• _PROMPT_
What lines in the following entries hold the word "Boheme"? Copy each one.

--*--

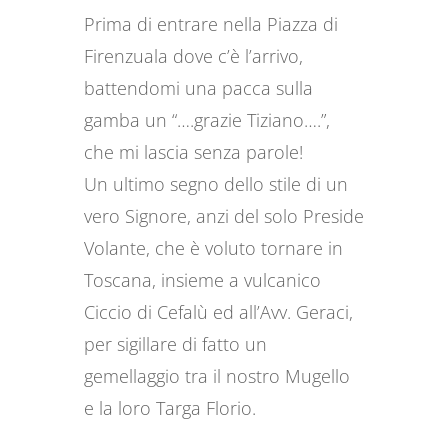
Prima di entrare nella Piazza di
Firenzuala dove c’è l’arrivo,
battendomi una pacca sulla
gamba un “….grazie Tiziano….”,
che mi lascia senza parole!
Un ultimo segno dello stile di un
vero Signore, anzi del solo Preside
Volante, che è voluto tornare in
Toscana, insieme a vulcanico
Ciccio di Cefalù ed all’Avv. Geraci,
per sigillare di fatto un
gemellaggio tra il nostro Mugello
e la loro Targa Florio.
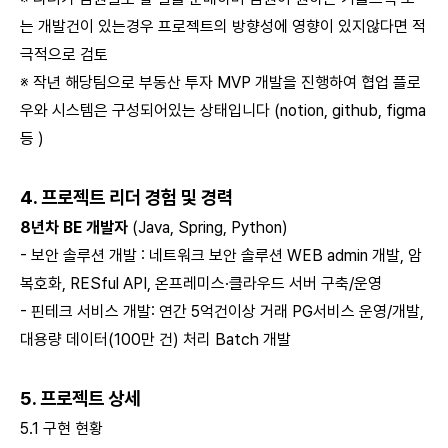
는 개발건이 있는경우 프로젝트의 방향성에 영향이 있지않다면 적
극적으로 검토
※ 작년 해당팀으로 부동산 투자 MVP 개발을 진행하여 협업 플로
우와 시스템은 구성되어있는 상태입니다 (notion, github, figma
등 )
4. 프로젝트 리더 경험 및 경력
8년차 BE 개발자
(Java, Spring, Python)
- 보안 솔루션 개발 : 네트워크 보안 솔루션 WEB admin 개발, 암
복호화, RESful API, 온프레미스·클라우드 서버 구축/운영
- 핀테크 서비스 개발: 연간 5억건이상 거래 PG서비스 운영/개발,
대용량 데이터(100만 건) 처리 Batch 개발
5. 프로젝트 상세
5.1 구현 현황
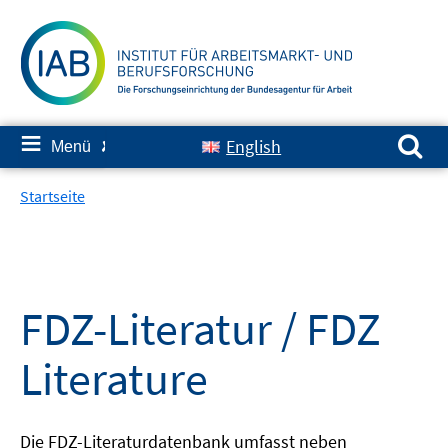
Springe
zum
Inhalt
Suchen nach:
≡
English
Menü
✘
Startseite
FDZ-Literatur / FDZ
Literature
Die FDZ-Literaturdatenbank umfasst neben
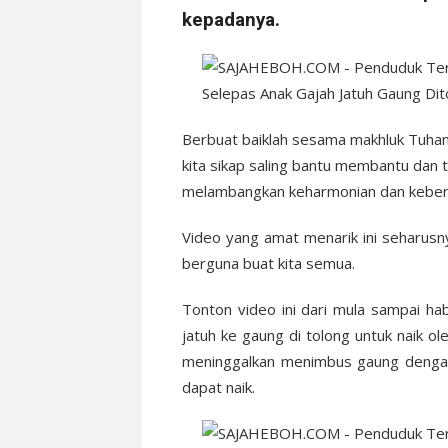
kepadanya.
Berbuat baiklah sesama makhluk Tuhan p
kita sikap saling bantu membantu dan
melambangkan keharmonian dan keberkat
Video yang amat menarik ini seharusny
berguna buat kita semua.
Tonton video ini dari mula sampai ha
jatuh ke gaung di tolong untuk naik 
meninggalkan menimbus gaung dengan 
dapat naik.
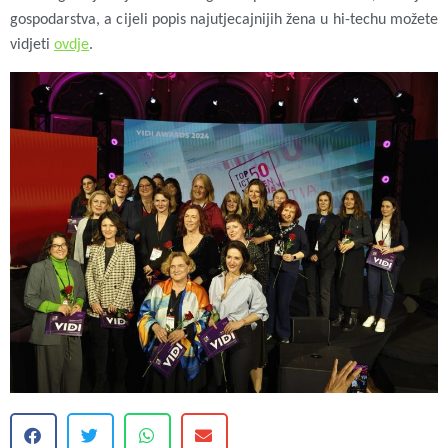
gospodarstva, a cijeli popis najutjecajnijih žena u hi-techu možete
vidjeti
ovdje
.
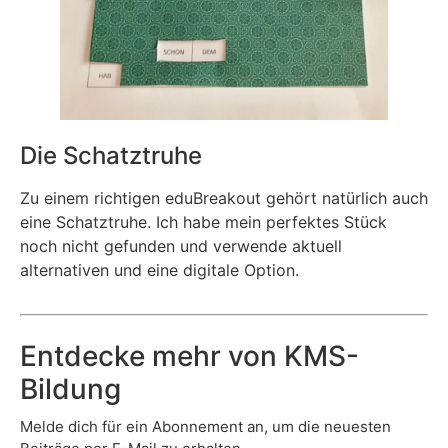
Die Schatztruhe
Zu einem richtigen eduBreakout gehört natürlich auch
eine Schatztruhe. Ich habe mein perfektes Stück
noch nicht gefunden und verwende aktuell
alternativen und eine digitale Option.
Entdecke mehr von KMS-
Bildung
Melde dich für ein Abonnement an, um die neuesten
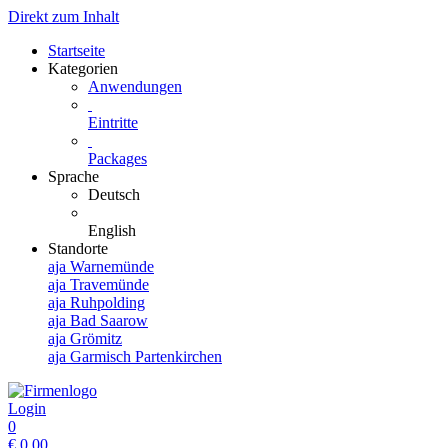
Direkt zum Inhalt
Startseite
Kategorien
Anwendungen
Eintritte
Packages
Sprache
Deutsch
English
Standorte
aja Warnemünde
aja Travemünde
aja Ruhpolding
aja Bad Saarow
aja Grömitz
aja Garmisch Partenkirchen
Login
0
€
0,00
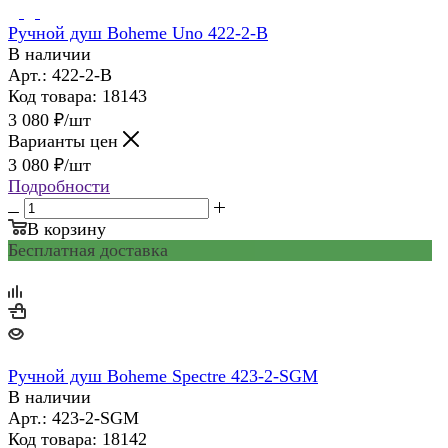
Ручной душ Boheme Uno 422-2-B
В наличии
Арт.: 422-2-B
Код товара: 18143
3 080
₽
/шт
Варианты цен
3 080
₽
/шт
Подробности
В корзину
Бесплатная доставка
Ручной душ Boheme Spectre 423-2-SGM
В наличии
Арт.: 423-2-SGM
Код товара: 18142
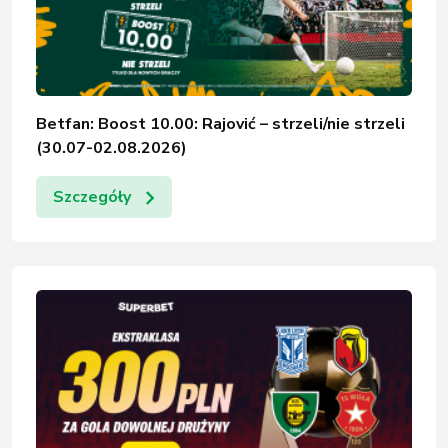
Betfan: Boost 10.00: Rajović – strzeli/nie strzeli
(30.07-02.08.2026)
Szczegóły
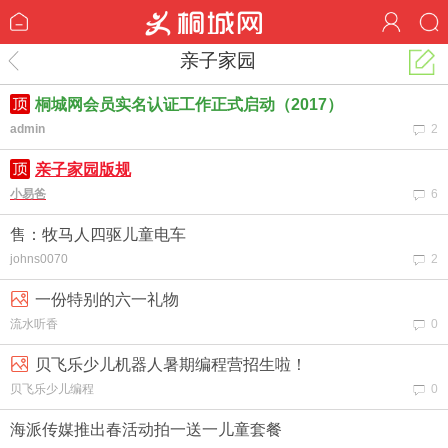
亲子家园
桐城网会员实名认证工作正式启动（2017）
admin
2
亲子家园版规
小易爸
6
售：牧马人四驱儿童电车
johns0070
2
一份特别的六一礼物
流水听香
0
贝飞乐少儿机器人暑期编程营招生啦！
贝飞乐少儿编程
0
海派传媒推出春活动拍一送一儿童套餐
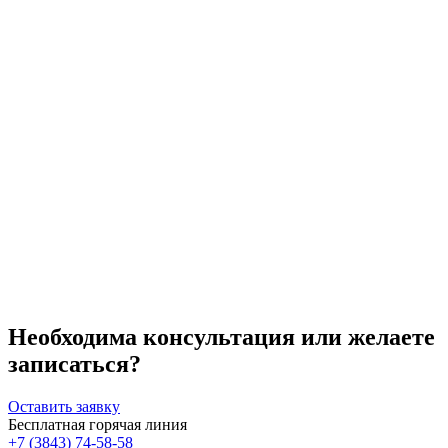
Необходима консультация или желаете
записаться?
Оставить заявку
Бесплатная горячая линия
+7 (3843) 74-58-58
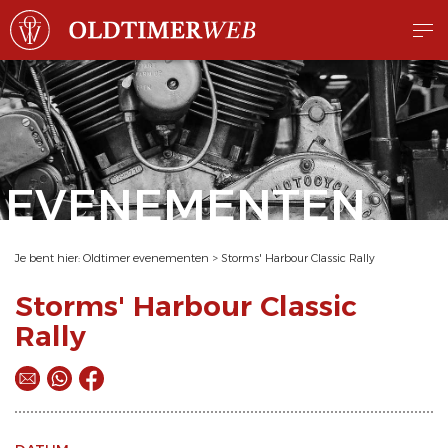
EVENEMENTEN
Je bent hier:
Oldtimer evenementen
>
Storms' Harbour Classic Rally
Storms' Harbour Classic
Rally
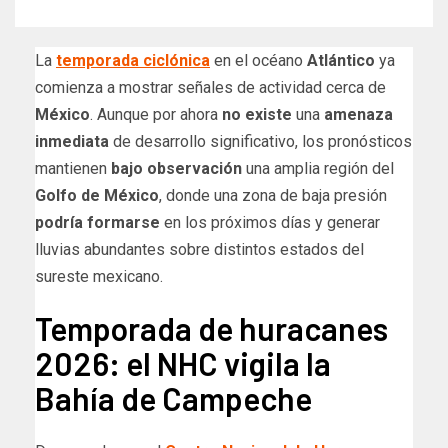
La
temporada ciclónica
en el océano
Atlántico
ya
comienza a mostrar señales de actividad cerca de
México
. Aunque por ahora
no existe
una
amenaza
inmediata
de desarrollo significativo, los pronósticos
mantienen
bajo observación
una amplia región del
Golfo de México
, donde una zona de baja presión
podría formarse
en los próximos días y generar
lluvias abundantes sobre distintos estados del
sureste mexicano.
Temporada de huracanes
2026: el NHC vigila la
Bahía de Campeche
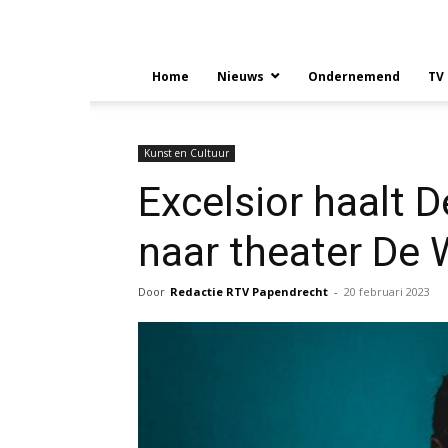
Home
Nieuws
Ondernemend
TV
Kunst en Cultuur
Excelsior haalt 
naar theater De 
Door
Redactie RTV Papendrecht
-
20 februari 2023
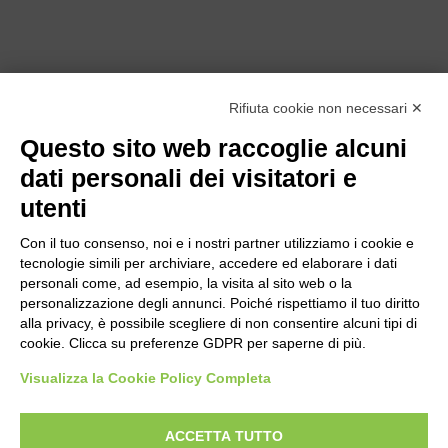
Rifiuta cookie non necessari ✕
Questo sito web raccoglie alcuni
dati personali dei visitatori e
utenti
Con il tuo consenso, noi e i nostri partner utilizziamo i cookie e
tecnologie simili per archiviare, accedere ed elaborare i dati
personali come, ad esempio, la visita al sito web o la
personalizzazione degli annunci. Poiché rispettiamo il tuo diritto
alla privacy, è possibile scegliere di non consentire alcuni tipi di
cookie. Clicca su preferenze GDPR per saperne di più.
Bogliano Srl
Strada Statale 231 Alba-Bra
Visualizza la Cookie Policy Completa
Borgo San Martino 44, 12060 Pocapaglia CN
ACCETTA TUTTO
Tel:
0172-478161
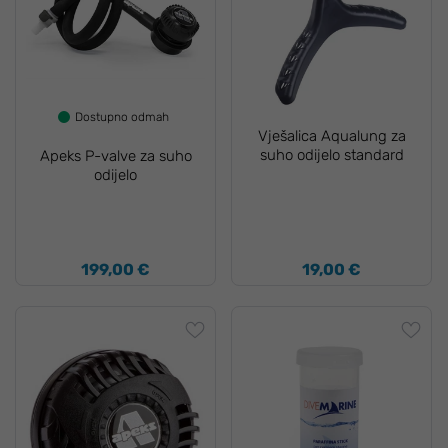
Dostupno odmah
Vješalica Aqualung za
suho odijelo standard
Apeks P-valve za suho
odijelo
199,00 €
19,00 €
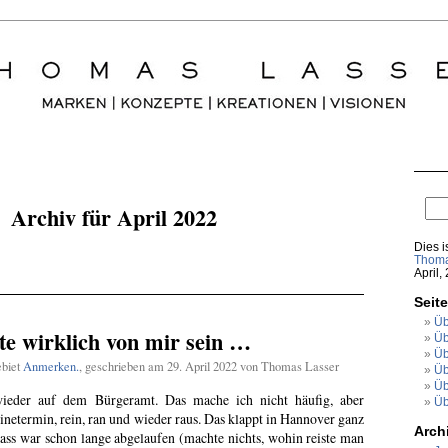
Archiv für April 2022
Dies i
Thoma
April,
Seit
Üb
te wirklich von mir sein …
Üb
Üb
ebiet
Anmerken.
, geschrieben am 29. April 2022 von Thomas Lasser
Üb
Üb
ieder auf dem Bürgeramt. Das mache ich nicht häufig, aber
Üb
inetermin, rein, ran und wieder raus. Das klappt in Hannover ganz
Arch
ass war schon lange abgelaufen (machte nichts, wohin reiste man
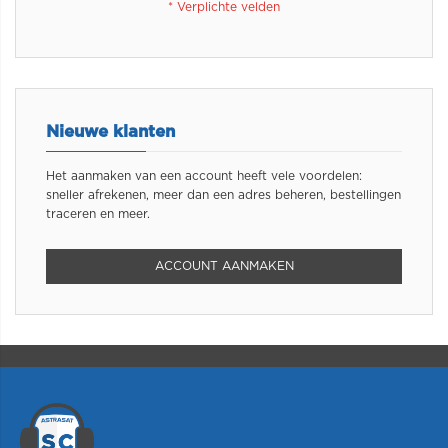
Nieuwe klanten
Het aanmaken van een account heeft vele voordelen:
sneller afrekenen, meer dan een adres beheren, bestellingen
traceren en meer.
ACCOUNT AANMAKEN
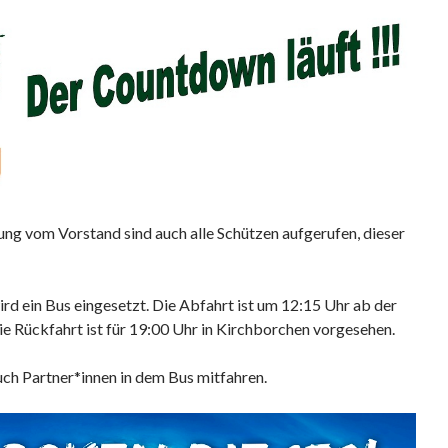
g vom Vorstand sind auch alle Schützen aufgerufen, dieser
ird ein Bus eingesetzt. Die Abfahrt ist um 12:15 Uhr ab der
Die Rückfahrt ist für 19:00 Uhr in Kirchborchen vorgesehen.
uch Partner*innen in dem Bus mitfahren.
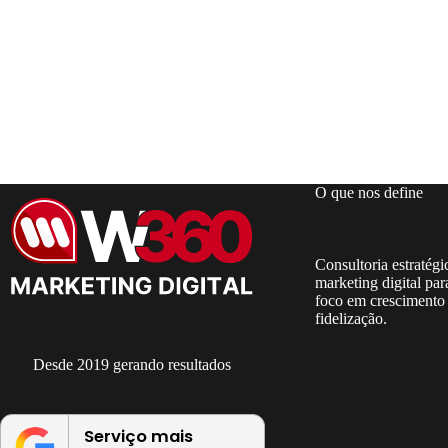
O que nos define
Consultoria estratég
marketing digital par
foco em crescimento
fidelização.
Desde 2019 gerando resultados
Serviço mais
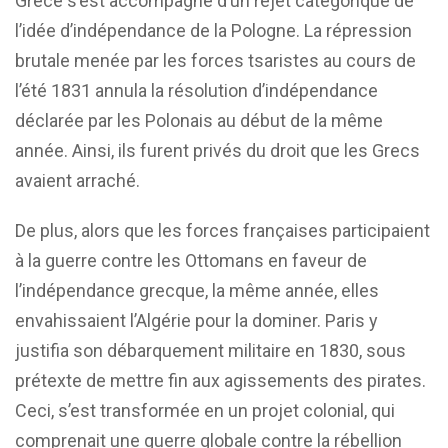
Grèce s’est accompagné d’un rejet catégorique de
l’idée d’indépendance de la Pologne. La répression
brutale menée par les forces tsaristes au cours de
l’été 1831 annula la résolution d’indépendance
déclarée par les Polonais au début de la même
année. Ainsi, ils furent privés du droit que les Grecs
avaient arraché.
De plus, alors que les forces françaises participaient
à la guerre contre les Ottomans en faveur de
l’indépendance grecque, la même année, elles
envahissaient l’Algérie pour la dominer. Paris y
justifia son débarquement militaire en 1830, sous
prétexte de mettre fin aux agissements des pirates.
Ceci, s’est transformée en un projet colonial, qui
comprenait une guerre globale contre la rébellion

--*--

• _ANSWER BOX_
Ручной душ Boheme Uno 422-2-B
Ручной душ Boheme Spectre 423-2-SGM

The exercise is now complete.